Otras cuadrillas de horteras, menos fogosos que los eróticos y más dinámicos que los pacíficos faquires del dominó, íbanse a pasear muy lejos, hasta Cizur o Barañáin, aunque la mayor parte de las veces tomaban la carretera de Burlada; y en cualquiera de las innumerables ventas que matizan los aledaños de Pamplona —bucólicas tascas cobijadas siempre por la efigie del Sagrado Corazón— hacía alto la caravana. Pedían unas ruedas de chorizo o unas magras con huevos si el bolsillo lo autorizaba, y para acompañarlas dignamente empezaban a trasegar vasos y vasos de bon vino, regando el estómago con una constancia hortelana hasta la hora del regreso, que invariablemente se hacía cantando y bailando los que aún lograban sostenerse. La juventud pamplonesa en estos días era la rencarnación de aquellos esclavos romanos que durante las Carnestolendas podían sentirse señores por unas horas. ¡Menudas fiestas las de San Fermín!, como decía entusiasmado Pedro Mari ponderando la grandeza de tan memorable fecha.

De esta cuerda esencialmente báquica y anacreóntica era Pedro Mari. Por contraste, sin duda, se reunía con dos mozos riberanos de Tudela y algún montañés como él, devoto del culto pagano a Baco. Y así, carretera de Burlada adelante, la salmodia monótona del zorcico se enlazaba al rugido potente de la jota navarra; y los arrayúas y aurrerás subían mezclados con interjecciones clásicas de sabor aragonés, cortas y restallantes como un trallazo…

Las tradicionales cadenas que amarraban la mocería al taller y a la oficina, al mostrador y a los bancos de las aulas, rompíanse el 6 de julio a las cuatro de la tarde con las célebres vísperas. La locura agitaba su tirso; Baco eructaba democráticamente; sonreía Apolo, y hasta el padre Júpiter se dignaba dejar a un lado sus rayos para marcarse una pirueta…

Los santos varones, los obispos de levita y cirio o los
homes
sesudos del integrismo, huían hacia la Ulzama, dichosos de escapar a esta bacanal estruendosa aunque ingenuamente pueblerina. Y el pamplonés bailaba, reía, cantaba y se emborrachaba, con la salvaje donosura de nuestros amados abuelos durante la época feliz en que tanto se parecían a los orangutanes.

El aspecto de las calles era imponente. Corrían los
kilikis
a pie o a caballo, deshinchando sus vejigas sobre la cabeza de los mocetes regocijados. En los balcones, racimos de cabezas se apiñaban deseosas de no perder un detalle del pintoresco desfile. De lejos venía de tiempo en tiempo un rugido sordo, acompasado, semejante a un aullido feroz. Era el ¡riau! ¡riau! con que los mozos coreaban el famoso vals de Astráin. Los gigantes, engalanados con hermosos trajes y joyas, avanzaban despacio, bailando lenta y majestuosamente, como correspondía a su alto rango, una danza comedida y hasta un poco sagrada…

La gente joven, en mangas de camisa o con largas blusas blanquísimas, marchaban en cuadrillas o grupos, siguiendo el ritmo del vals que las bandas atacaban con verdadera furia. Eran en su mayoría chicos de dieciocho a veinte años, altos y espigados. Con sus fajas de colorines arrolladas a la cintura, y al cuello el pañuelo de tonos chillones, daban una nota de alegría y juventud sana y primitiva. Muchos iban cantando al compás de la música; pero los más reservaban sus fuerzas para el ¡riau! ¡riau! final, que surgía potente y violento como un alarido de triunfo salvaje…
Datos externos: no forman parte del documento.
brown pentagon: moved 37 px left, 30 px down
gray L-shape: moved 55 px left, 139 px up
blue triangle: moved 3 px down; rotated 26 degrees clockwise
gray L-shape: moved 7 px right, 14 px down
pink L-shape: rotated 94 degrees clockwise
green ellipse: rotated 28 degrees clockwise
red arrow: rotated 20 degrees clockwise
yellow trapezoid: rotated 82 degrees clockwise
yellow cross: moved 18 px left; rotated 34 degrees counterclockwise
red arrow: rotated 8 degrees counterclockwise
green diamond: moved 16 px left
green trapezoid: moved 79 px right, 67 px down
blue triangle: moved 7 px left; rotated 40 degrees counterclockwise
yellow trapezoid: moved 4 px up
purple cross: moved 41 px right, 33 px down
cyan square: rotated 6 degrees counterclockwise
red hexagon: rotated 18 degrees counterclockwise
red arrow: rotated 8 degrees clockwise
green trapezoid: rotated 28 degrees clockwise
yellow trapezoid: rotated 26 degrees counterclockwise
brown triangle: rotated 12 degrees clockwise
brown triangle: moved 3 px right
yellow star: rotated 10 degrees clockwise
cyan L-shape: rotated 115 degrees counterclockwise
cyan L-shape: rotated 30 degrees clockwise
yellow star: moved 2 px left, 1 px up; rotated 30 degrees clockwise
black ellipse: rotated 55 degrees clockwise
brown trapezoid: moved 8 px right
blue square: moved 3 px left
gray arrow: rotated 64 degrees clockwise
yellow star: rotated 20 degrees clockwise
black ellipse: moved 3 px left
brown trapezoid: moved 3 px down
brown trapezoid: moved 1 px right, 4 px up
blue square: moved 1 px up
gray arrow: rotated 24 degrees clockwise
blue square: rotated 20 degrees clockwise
¡Las fiestas de San Fermín!… Pensando en ellas durante todo un año, el aprendiz metía calderilla en la hucha; el obrerillo, con menos confianza en sí mismo, dábalo a guardar al patrón, y hasta el viejo burgués hacía su montoncito para ir a los conciertos donde Sarasate y Gayarre le darían tema de conversación durante todo el invierno en la grata tertulia del Suizo…

Del 6 al 12 de julio, la bacanal era continua. Se bailaba en la Plaza del Castillo con una inquietud dionisíaca de sesenta por hora. Se apostrofaba a los ediles desde el tendido con un ademán tribunicio que hubiera envidiado César. Rugía la raza en plena galerna de dinamismo y de vino riberano… Nadie pensaba en dormir, ni en sentarse, ni en la conveniencia de callar unos segundos. En una ciudad tan religiosa, triunfaba Dionisios, el dios de los entusiasmos y el ruido. Y el pobre San Fermín, sin comerlo ni beberlo —ya comían y bebían a su salud los feligreses—, se encontraba con una semana de culto pagano, sin un solo gesto ascético ni el menor instante de cristiano recogimiento. Atenas triunfaba frente a la Catedral; Baco, con su gran bota en alto, presidía unas fiestas esencialmente católicas…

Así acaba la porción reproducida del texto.